On the interaction between personal comfort systems and centralized HVAC systems in office buildings
02-01-2020, Kalaimani, Rachel, Jain, Milan, Keshav, Srinivasan, Rosenberg, Catherine
Most modern HVAC systems in office buildings are unable to meet diverse comfort requirements of the occupants and are not energy efficient. We propose to mitigate both issues by using personal comfort systems (PCS). Specifically, we address the question, ‘How should an existing HVAC system modify its operation to benefit from the deployment of PCSs?’ For example, energy use could be reduced during periods of sparse occupancy by choosing appropriate thermal set points, with each PCS providing the additional offset in thermal comfort required by each occupant. We present the design of a PCS-aware HVAC control strategy based on Model Predictive Control (MPC) that employs a bi-linear thermal model. We use extensive simulations to compare the energy use and comfort offered by our PCS-aware HVAC system with that of a state-of-the-art MPC-based central HVAC system. We study different room layouts and scenarios with full or partial deployment of PCSs.

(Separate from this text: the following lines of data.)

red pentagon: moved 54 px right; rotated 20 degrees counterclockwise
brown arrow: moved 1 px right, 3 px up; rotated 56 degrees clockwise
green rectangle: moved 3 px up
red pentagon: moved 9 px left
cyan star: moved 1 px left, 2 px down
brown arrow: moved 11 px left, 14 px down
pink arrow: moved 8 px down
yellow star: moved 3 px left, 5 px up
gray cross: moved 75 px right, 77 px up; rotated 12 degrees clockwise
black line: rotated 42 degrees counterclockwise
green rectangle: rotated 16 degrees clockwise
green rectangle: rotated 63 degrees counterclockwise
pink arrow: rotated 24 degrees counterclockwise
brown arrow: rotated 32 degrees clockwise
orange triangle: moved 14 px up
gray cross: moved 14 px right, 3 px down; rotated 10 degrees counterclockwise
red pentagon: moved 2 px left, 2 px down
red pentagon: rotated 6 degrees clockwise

Numerical evaluations show that our system yields significant savings in energy use in both summer and winter, compared both with a state-of-the-art system that does not deploy PCSs and with a similar system that deploys PCSs, but is not aware of them.

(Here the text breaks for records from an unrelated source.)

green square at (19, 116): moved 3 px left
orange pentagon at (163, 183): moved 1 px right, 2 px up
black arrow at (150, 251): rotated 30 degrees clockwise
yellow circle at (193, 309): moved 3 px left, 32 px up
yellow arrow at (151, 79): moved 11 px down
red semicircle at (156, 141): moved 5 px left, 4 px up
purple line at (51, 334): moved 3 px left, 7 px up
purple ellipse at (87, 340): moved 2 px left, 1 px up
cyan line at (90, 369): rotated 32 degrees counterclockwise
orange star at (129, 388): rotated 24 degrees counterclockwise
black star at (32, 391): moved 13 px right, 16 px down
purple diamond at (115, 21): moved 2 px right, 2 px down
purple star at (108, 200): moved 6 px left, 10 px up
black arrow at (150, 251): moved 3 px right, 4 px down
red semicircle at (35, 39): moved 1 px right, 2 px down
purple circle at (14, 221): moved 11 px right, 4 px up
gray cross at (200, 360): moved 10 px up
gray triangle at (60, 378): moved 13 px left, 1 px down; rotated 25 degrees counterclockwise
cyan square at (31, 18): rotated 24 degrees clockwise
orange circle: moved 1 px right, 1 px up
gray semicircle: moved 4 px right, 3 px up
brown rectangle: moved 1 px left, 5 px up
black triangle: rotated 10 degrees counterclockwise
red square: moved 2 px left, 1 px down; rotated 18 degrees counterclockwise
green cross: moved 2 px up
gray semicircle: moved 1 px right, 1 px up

Distributed Online Mirror Descent Algorithm with Event Triggered Communication
01-01-2022, Paul, Anik Kumar, Arun D Mahindrakar, Rachel Kalpana Kalaimani
The paper proposes an algorithm that uses distributed online mirror descent algorithm for solving constrained online optimization problem with event triggered communication. The optimization is over a time horizon and the future objective functions are not apriori known to each agent. In the proposed algorithm, the communication between the agents, that happens in a distributed optimization framework, occurs only when the difference between the current state and the state when the last event has been triggered exceeds a threshold. The performance of the algorithm is analysed using a regret function. We establish a bound on the regret and provide sufficient conditions on the step-size and thresholding error such that the regret is sublinear. We demonstrate the reduction in the number of inter-agent communications using our proposed algorithm for an estimation problem in a dynamic environment.

Distributed computation of fast consensus weights using ADMM
01-08-2022, Rokade, Kiran, Rachel Kalpana Kalaimani
In time-critical multi-agent tasks, it is important for the agents to reach consensus as fast as possible. In this paper, we consider the problem of computing the weights in the weighted-average consensus protocol that achieve average consensus with an optimal per-step convergence factor. Most of the work in the literature either computes these optimal set of weights in a centralized manner, which requires global information about the network that may not be available, or computes a suboptimal set of weights, which are slow in achieving consensus. We propose an iterative, distributed algorithm to compute a set of weights that achieve an optimal convergence factor. We give theoretical guarantees of the convergence of the algorithm. Through numerical examples, we show that our method performs better than other distributed methods of computing weights for consensus, and it matches the performance of the centralized optimal method.